Defensively, it could make it annoying for enemies to attack you with armored vehicles.
No. It woud be even
more comical easier to fight your enemies in high gravity. In low gravity your enemies may survive a landslide by hiding in a tent. In jovian gravity a paintball falling from a few kilometers up could maybe rip a person right in two.
If you wish to fight someone in high gravity, warfare may become a game of dropping stuff up on your opponents.
That said, the pains of high-gravity are:
More expensive life support: we know humans handle low gravity, and even microgravity quite well. People are able to live for months in the ISS without any major, long lasting health issues. But we feel sick and can get knocked out by high gravity, as evidenced from simple things like some ******* rollercoasters to more complicated stuff such as jet fighters and rockets (in some cases you need special suits just not to pass out).

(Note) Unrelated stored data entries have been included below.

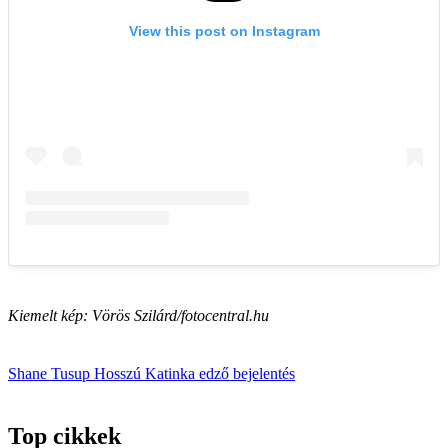
Kiemelt kép: Vörös Szilárd/fotocentral.hu
Shane Tusup
Hosszú Katinka
edző
bejelentés
Top cikkek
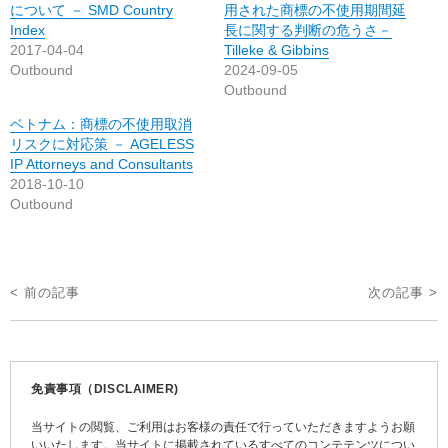
について － SMD Country
用された商標の不使用期間延
Index
長に関する判断の危うさ－
2017-04-04
Tilleke & Gibbins
Outbound
2024-09-05
Outbound
ベトナム：商標の不使用取消
リスクに対応策 － AGELESS
IP Attorneys and Consultants
2018-10-10
Outbound
投
< 前の記事
次の記事 >
稿
ナ
ビ
免責事項（DISCLAIMER)
ゲ
当サイトの閲覧、ご利用はお客様の責任で行っていただきますようお願
ー
いいたします。当サイトに掲載されているすべてのコンテテンツについ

The energy bill: the real issue is that the formula for the potential energy of a gravity field goes like this:
$$ E = Mgh $$
Where M is the mass of a body and h is how high it is from a reference height. The problem is the g, which is the gravity involved.
Let's compare three hypothetical planets, with distinct masses. Let's call them planets A, B anc C. Let A have the mass of Enceladus, B have the mass of Earth and C have the mass of Jupiter.
If you are in a building and wish to take some load to another level that is 10 meters upwards, the energy cost will be different in each. Assuming that the load weights one metric ton, the energy cost for each planet would be:
Planet A: $ 10^3kg \times 10m \times 0.0113m/s^2 = 113 \space joules $
Planet B: $ 10^3kg \times 10m \times 9.8m/s^2 = 98,000 \space joules $
Planet C: $ 10^3kg \times 10m \times 24.79m/s^2 = 247,900 \space joules $
If you have a power supply unit that can only power one elevator in a jovian gravity, the same PSU will be able to power two elevators simultaneously on Earth, or up to 2,193 elevators on Enceladus at the same time.
Conversely, a 10 meters drop in each planet would mean an impact with just as much kinect energy. In planet A you could jump from a hill and land like a feather. In planet B you could jump just like on Earth. On Planet C you risk serious injury and even death if you just trip on the sidewalk.